Know your rights

International students working in Australia often face challenges in understanding their rights as employees in the Australian workforce. It’s essential to know that regardless of your employment type, whether casual, part-time, or full-time, as an international student, you are entitled to the same protection rights as any other Australian worker. These rights ensure fairness and equality in the workplace for all individuals, regardless of their nationality or visa status.

What are work rights?

Australia’s workplace laws and regulations provide comprehensive protection for all workers, including international students working part-time on a student visa. These laws ensure that you are treated fairly and have certain rights in the workplace. Here are some key points to be aware of:

Minimum wage and superannuation: You are entitled to be paid at least the minimum wage and receive superannuation contributions from your employer.

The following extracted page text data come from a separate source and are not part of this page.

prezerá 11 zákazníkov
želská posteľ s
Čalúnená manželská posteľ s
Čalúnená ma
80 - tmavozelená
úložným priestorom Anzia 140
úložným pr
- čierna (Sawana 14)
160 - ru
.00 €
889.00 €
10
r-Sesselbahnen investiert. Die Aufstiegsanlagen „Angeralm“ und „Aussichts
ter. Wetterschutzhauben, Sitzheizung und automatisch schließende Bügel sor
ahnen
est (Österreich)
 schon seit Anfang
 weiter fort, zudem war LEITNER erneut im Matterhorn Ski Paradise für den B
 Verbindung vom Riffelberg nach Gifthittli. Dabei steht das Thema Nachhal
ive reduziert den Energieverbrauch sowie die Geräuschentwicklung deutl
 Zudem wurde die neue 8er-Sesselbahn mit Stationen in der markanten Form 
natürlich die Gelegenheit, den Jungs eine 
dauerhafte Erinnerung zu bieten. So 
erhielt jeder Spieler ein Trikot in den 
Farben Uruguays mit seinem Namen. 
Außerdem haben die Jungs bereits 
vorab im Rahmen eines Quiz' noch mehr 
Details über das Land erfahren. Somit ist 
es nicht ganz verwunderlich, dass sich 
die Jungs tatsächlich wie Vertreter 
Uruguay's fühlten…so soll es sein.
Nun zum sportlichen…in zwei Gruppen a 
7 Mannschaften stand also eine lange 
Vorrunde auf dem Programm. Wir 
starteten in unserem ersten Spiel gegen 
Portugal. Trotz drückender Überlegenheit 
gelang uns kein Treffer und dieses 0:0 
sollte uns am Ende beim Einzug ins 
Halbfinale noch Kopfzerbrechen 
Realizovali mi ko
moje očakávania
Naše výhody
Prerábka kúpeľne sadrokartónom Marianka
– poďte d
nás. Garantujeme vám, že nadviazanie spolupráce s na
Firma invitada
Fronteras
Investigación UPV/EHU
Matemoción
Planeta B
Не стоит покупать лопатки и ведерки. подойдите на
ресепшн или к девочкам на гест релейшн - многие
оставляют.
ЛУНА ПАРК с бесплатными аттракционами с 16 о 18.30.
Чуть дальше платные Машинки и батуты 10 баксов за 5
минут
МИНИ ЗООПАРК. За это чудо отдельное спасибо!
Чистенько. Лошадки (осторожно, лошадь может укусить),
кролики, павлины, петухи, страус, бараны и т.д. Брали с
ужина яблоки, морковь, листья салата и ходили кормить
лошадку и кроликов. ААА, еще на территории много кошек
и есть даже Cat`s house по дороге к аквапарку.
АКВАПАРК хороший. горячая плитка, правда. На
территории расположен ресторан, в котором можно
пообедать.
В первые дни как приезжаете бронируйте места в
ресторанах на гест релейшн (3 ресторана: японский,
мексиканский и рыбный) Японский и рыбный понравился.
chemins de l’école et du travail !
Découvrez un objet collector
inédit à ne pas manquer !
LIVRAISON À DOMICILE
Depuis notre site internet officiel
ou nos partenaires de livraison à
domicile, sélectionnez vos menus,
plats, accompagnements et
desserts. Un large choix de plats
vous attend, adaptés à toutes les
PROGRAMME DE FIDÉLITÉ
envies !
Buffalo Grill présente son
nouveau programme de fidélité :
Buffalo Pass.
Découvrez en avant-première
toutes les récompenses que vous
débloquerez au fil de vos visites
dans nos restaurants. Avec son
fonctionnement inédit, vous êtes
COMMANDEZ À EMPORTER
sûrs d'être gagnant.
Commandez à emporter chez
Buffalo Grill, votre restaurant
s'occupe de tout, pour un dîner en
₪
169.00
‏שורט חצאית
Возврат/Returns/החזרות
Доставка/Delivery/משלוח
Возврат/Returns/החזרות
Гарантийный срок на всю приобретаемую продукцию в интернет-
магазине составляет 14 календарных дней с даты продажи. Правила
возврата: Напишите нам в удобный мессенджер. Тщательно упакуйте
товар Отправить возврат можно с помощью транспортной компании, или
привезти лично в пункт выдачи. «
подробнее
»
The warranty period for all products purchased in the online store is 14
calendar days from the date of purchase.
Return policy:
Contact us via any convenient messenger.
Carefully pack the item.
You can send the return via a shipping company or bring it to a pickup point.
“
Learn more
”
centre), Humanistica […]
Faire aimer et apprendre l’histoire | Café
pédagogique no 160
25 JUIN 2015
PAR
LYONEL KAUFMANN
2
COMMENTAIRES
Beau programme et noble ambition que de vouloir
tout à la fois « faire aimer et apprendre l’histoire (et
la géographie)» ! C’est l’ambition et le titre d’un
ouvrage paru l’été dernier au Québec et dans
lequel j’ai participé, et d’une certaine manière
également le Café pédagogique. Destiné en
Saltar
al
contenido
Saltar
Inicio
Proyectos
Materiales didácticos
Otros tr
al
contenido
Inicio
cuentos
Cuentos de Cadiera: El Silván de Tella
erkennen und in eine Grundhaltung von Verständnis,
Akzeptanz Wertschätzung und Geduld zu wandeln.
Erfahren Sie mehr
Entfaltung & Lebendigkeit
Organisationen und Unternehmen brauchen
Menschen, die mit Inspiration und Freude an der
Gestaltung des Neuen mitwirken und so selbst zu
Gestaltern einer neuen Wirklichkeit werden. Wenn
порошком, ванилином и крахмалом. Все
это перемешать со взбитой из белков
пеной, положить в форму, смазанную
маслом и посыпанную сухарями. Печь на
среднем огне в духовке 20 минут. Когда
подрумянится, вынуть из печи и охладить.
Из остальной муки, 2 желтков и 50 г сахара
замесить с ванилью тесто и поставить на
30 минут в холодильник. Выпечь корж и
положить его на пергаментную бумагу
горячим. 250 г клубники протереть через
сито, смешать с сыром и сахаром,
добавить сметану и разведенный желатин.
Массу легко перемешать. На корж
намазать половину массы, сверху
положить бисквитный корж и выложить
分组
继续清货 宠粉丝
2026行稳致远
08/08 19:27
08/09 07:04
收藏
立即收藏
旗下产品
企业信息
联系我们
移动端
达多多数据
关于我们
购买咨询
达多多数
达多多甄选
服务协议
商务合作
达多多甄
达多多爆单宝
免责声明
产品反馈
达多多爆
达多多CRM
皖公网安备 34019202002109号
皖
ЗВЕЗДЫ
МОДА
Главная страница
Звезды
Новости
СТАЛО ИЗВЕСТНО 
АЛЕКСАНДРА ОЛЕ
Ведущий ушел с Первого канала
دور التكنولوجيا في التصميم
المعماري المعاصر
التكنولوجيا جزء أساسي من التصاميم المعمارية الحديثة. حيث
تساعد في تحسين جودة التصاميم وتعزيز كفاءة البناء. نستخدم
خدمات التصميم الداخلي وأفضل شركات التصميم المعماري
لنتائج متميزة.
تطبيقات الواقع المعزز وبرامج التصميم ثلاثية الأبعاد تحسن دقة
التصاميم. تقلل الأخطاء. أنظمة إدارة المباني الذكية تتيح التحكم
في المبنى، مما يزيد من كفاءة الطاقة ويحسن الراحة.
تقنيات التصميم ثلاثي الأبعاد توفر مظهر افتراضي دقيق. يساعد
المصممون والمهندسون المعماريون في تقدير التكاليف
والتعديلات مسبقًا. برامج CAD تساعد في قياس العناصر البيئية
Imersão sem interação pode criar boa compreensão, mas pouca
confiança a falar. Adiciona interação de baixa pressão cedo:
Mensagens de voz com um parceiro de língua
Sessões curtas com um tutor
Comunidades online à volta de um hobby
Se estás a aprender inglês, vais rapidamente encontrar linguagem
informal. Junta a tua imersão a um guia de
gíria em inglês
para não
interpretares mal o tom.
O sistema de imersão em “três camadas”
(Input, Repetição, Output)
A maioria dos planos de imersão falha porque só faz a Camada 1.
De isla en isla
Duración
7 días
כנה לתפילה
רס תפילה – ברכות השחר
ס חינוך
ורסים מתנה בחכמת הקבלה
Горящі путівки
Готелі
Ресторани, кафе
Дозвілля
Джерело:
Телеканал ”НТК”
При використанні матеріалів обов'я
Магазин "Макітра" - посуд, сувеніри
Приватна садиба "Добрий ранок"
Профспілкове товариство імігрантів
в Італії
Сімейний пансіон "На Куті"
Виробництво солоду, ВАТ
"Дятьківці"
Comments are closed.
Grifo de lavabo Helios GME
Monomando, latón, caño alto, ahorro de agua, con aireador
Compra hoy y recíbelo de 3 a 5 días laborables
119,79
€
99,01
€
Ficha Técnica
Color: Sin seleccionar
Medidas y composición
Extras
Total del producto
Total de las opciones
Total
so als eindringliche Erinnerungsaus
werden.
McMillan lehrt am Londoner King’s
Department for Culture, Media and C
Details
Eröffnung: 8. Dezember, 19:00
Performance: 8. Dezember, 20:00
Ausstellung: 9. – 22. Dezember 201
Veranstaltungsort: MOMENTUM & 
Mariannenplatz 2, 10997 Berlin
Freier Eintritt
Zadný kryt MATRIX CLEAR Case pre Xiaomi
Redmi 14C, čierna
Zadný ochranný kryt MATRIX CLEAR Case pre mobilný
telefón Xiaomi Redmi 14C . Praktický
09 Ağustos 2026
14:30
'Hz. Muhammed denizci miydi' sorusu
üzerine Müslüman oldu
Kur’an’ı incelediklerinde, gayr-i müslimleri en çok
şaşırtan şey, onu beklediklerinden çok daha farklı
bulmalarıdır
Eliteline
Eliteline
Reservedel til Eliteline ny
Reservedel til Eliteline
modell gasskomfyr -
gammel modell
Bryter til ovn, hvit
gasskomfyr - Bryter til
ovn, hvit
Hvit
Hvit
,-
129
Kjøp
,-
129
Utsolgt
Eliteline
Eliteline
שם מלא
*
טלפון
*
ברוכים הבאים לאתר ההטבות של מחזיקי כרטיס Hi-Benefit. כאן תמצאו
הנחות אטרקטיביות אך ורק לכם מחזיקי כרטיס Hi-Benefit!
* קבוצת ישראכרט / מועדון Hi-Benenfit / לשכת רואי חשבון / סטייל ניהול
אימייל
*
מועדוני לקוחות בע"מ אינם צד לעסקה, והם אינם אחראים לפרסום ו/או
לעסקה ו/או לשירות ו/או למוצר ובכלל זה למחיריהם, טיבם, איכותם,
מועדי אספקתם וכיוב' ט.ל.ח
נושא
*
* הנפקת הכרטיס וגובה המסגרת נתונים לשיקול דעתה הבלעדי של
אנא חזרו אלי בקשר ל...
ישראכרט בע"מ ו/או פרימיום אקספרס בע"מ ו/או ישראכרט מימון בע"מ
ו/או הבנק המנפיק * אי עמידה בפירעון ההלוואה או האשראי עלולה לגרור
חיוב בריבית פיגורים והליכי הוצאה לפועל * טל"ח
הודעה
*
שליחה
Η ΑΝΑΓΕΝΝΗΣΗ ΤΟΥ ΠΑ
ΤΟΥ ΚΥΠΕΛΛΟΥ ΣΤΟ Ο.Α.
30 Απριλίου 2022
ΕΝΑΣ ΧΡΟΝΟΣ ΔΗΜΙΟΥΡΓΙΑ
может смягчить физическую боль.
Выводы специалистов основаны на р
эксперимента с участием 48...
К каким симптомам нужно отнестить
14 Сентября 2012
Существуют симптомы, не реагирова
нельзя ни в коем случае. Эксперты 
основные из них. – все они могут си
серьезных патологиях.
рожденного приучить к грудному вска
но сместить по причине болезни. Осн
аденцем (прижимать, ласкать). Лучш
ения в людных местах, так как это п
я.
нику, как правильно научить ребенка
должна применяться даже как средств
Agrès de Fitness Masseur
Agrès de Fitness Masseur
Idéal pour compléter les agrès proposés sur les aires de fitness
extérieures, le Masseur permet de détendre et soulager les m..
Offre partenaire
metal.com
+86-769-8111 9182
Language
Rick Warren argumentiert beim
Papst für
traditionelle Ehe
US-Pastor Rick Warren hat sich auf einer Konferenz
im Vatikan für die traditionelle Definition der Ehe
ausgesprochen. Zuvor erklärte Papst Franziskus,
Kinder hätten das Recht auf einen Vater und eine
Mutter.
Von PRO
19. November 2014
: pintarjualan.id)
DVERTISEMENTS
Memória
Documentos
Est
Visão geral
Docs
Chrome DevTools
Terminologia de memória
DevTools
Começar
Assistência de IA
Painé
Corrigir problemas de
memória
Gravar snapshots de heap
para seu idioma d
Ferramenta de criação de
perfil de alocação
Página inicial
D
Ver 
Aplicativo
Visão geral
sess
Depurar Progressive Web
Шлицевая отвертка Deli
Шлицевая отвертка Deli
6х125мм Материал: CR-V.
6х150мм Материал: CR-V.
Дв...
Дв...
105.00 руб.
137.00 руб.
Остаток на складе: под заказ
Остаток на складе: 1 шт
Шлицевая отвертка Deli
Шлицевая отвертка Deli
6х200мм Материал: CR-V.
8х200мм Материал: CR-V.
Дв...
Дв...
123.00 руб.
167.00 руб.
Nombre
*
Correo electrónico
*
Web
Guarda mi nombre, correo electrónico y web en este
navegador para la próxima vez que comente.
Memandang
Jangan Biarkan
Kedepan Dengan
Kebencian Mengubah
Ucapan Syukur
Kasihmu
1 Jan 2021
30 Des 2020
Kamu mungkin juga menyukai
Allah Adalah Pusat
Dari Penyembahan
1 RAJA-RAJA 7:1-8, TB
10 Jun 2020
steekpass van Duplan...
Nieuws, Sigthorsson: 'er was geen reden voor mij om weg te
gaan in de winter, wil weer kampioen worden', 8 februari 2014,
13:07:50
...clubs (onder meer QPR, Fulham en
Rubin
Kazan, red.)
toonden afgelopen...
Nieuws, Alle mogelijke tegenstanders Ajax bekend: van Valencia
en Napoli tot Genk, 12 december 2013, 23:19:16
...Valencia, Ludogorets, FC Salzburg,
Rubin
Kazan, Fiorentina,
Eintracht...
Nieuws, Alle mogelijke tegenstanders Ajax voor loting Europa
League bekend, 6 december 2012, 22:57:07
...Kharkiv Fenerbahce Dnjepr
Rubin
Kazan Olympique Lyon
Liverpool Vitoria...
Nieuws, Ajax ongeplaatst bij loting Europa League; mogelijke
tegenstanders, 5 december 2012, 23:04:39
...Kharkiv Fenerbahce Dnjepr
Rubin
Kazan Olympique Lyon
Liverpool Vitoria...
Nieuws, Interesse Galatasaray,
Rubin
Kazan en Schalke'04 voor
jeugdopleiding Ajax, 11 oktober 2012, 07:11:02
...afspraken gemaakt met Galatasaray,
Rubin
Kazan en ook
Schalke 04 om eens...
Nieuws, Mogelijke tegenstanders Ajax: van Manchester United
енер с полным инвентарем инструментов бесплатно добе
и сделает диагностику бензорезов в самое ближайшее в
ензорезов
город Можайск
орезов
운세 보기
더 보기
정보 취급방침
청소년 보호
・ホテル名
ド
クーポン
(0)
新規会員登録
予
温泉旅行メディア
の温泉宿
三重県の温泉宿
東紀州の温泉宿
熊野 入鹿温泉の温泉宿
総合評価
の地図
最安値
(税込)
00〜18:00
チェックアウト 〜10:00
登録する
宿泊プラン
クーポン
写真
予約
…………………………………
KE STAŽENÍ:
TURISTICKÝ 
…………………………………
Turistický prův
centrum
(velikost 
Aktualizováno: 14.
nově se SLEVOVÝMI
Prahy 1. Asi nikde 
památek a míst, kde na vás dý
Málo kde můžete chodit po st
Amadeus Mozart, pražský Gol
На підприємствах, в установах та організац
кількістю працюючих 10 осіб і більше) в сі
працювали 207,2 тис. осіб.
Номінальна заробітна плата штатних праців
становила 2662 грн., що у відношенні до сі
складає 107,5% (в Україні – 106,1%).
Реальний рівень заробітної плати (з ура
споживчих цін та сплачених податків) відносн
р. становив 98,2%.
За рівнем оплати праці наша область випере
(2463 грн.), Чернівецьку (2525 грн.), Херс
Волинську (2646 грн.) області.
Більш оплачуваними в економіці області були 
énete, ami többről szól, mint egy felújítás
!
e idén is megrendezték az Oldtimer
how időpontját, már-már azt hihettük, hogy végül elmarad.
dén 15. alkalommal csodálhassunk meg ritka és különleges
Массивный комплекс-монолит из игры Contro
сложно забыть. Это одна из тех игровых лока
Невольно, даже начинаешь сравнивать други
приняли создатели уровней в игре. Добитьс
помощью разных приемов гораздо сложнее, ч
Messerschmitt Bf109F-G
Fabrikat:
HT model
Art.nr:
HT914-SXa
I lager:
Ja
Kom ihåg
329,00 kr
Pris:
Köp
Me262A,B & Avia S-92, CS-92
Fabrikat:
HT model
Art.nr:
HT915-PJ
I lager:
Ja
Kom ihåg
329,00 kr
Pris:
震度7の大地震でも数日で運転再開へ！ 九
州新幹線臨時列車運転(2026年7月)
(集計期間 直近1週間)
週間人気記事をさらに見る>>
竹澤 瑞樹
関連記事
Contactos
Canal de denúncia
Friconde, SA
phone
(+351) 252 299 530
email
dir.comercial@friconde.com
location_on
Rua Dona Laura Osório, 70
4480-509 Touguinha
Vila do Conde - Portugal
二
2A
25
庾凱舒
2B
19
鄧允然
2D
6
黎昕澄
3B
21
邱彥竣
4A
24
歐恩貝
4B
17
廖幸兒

Protection against unfair dismissal: You are protected by law against unfair dismissal, ensuring that you cannot be terminated without justifiable reasons.

Leave, breaks, and rest periods: You have the right to take leave, breaks, and rest periods as mandated by the law to maintain your health and well-being.

Safe and healthy work environment: Employers are responsible for providing a safe and healthy work environment, ensuring your safety and well-being while on the job.

To help you navigate these rights and responsibilities, you can download the fact sheet and checklist provided. It offers guidance and practical information to prepare you for working while studying in Australia.

As an international student working in Australia, it’s important to understand that you enjoy the same protections as any Australian worker. Familiarize yourself with the following aspects:

Pay: Australia has a minimum wage, and you must be paid at least that amount as required by law.

Tax obligations: Depending on your income, you may need to pay taxes. Obtain a Tax File Number (TFN) before starting work and provide it to your employer to ensure correct taxation. Remember, you only need to apply for a TFN once, and it remains valid throughout your life.

Payslips: You should receive a payslip within one working day of being paid. Payslips are important documents that provide details of your earnings and deductions.

Work hours: Starting from July 1, 2023, there will be a cap of 48 hours per fortnight for work during study terms and semesters.

Casual work: Australia offers many casual job opportunities, which provide flexibility as you don’t have fixed weekly hours.

Superannuation: If eligible, your employer is required to make superannuation contributions for you as a temporary resident. When leaving Australia, you may be eligible to claim your superannuation payment (DASP). Consult the Australian Taxation Office for more information.

Workers’ Compensation: Australian law mandates that employers have insurance coverage, known as Workers’ Compensation, which provides medical treatment and wage support if you are injured or become ill at work.

The Fair Work Ombudsman, an Australian government agency, plays a crucial role in protecting your rights. You can learn more about their services and assistance in ensuring fair treatment in the workplace.

Employee protection laws

Regardless of your visa status, all workers in Australia are protected by certain laws to ensure fair treatment. Here are some important considerations:

Tax File Number (TFN): To work in Australia, you need to apply for a Tax File Number (TFN) through the Australian Taxation Office.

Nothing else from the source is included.